- Born: 17 August 1950 (age 75) Toronto, Ontario, Canada
- Occupations: Outlaw biker; gangster; contract killer;
- Years active: 1969–1982
- Known for: Turning Crown's evidence against organised crime
- Notable work: Mafia Enforcer (1986)
- Allegiance: Satan's Choice MC (1969–1976); Commisso 'ndrina (1976–1982);

= Cecil Kirby =

Canadian outlaw biker and contract killer

Cecil Kirby (born 17 August 1950) is a Canadian former outlaw biker, gangster and hitman for the Commisso 'ndrina, turned police informant.

==Early life==
Kirby was born into an Irish-Canadian family in the Weston neighbourhood of Toronto on 17 August 1950, and was twice expelled from elementary school for unruly behaviour. He grew up in a working-class neighbourhood of Toronto and preferred to use violence from his childhood onward to solve problems. He was refused admission to high school for being a discipline problem.

==Satan's Choice==
Kirby began his career in organized crime as a member of Satan's Choice Motorcycle Club, which he joined in August 1969. At the time, Satan's Choice led by Bernie "The Frog" Guindon was the largest and most powerful outlaw biker club in Ontario. In the 1970s, Kirby specialized in auto insurance fraud and theft. Kirby rose up to become the sergeant-at-arms of the Satan's Choice Richmond Hill chapter. Satan's Choice had opened a chapter in Montreal, where competition for control of the drug trade was intense.
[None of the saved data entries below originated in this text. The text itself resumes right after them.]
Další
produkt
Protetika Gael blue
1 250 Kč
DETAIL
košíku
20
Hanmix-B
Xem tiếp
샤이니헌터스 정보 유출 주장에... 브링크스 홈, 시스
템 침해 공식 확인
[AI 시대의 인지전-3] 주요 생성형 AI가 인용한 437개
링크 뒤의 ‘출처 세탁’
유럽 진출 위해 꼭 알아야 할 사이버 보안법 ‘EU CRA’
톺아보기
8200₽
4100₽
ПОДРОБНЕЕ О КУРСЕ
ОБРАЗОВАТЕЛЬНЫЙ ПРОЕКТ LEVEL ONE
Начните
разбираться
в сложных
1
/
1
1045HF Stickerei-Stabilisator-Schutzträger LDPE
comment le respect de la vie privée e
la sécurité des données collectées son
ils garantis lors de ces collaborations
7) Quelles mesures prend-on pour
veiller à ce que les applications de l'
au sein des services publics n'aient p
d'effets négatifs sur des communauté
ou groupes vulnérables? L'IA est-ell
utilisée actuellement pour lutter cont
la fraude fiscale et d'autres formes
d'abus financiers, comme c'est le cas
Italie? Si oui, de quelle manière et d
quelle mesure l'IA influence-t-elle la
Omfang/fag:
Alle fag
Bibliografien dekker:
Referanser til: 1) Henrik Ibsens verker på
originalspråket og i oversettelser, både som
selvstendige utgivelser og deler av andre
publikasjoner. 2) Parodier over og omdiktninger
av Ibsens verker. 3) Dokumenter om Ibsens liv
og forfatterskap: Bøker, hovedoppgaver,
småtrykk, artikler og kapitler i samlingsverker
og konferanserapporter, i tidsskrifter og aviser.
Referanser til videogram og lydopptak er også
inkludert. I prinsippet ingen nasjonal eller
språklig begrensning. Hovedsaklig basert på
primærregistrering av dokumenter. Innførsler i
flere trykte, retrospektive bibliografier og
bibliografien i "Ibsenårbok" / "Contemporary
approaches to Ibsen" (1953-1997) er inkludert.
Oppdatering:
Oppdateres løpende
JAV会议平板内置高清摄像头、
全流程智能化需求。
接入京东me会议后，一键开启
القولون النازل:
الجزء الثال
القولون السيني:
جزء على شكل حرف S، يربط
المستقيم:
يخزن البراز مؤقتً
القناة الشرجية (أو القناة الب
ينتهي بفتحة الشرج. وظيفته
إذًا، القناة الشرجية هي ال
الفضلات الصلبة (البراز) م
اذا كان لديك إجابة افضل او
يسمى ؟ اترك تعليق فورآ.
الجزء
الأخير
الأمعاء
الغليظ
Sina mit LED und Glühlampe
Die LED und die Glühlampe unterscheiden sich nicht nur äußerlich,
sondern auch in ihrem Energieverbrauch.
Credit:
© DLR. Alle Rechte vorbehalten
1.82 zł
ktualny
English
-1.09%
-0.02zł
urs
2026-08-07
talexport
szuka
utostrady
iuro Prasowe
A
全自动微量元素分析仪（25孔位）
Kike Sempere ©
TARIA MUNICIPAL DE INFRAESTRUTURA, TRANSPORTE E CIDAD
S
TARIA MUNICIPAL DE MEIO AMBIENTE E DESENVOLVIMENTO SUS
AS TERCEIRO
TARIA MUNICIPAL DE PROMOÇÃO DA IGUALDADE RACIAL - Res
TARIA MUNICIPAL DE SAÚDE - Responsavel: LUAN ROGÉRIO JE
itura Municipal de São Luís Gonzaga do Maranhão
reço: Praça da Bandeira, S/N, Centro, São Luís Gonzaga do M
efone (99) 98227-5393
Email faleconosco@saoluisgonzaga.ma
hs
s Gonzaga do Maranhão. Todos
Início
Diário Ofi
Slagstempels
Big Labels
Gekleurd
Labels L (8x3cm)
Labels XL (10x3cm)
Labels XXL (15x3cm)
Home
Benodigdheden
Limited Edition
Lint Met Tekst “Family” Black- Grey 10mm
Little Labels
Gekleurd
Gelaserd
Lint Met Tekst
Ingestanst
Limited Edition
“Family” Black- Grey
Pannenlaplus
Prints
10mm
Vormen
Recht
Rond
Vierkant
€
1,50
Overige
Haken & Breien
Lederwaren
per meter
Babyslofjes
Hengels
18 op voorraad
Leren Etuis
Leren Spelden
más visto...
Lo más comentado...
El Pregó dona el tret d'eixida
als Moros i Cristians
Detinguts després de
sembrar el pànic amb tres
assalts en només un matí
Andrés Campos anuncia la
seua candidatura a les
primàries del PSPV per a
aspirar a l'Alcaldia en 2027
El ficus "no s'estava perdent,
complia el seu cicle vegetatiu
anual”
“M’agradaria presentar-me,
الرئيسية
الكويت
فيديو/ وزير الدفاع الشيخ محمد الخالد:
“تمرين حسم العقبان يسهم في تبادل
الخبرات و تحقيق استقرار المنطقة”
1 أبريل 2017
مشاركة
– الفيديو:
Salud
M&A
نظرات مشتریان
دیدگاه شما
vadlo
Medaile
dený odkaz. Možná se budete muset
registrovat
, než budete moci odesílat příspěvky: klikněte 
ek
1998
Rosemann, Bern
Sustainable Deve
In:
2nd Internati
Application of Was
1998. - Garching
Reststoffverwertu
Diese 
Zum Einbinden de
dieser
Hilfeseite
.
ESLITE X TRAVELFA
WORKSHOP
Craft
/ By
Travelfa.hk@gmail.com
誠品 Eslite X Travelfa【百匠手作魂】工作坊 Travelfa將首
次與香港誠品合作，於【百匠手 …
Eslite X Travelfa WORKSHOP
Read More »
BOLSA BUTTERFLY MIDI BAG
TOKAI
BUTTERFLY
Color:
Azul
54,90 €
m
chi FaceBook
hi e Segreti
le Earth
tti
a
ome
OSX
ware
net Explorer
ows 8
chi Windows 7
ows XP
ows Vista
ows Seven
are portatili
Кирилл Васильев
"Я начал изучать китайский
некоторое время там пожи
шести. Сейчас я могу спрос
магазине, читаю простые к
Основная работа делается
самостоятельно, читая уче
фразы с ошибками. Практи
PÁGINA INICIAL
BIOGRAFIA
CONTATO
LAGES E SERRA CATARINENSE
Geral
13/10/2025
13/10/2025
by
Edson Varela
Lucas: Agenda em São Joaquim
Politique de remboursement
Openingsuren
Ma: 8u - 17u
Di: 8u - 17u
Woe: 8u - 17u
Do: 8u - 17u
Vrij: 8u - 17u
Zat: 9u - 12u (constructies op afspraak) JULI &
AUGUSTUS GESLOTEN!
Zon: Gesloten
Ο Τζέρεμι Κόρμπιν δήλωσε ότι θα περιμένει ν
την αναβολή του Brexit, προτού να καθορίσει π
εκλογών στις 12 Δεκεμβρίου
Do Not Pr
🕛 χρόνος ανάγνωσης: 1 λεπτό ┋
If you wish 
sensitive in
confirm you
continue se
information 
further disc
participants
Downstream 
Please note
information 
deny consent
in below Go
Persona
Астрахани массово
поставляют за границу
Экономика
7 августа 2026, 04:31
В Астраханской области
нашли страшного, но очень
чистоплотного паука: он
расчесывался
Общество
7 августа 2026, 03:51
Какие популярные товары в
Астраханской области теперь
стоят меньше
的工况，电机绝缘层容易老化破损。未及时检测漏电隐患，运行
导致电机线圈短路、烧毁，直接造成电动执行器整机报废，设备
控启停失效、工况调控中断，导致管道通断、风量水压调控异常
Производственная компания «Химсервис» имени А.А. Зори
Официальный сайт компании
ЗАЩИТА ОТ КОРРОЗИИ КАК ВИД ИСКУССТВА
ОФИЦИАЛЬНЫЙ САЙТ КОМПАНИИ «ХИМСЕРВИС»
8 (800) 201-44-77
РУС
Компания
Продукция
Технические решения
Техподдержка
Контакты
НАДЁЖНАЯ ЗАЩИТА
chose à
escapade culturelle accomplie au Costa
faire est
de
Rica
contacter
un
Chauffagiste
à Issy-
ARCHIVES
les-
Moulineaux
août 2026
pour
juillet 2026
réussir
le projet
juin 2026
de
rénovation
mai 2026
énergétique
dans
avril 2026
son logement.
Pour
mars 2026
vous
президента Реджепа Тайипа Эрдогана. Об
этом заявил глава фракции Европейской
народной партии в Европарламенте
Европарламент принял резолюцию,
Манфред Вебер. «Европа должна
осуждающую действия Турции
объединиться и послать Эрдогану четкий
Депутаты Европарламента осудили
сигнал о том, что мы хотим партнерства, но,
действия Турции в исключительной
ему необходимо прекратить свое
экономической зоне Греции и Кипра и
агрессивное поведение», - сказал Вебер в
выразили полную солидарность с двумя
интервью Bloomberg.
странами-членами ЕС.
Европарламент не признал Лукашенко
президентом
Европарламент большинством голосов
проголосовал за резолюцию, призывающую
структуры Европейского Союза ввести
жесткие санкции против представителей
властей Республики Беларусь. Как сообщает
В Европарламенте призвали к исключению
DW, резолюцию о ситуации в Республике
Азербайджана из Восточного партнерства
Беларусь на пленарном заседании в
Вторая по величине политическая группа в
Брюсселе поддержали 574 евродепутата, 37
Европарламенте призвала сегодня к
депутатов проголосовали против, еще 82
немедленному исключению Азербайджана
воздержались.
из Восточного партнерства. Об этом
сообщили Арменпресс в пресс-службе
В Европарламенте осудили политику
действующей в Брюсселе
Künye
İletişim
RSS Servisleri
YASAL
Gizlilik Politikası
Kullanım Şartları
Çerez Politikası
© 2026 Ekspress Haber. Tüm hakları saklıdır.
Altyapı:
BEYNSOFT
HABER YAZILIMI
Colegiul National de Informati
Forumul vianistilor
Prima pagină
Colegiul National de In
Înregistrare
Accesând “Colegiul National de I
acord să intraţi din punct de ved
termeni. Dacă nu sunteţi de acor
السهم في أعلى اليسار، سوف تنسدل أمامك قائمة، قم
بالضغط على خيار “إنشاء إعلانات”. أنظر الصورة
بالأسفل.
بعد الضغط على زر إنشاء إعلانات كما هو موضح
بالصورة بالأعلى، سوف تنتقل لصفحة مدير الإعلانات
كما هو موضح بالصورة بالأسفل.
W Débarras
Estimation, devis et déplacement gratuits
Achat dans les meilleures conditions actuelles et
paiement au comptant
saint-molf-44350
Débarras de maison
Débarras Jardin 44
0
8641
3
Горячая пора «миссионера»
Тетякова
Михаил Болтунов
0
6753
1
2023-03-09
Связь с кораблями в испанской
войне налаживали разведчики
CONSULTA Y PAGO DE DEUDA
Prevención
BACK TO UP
Kirby was present when another Satan's Choice member, Howard "Pigpen" Berry, opened fire on the clubhouse of the Popeyes, the most violent of Quebec's outlaw biker clubs, with a sawed off Lee–Enfield .303 rifle with a ten-round clip, saying: "It was like a cannon going off". Kirby recalled: "If there was trouble anywhere, they'd sent Howard Berry out to take care of it. He was the Choice hitman and everybody knew it". In an interview, Berry stated that he was hired to work as a hitman, but he never actually succeeded in killing anyone.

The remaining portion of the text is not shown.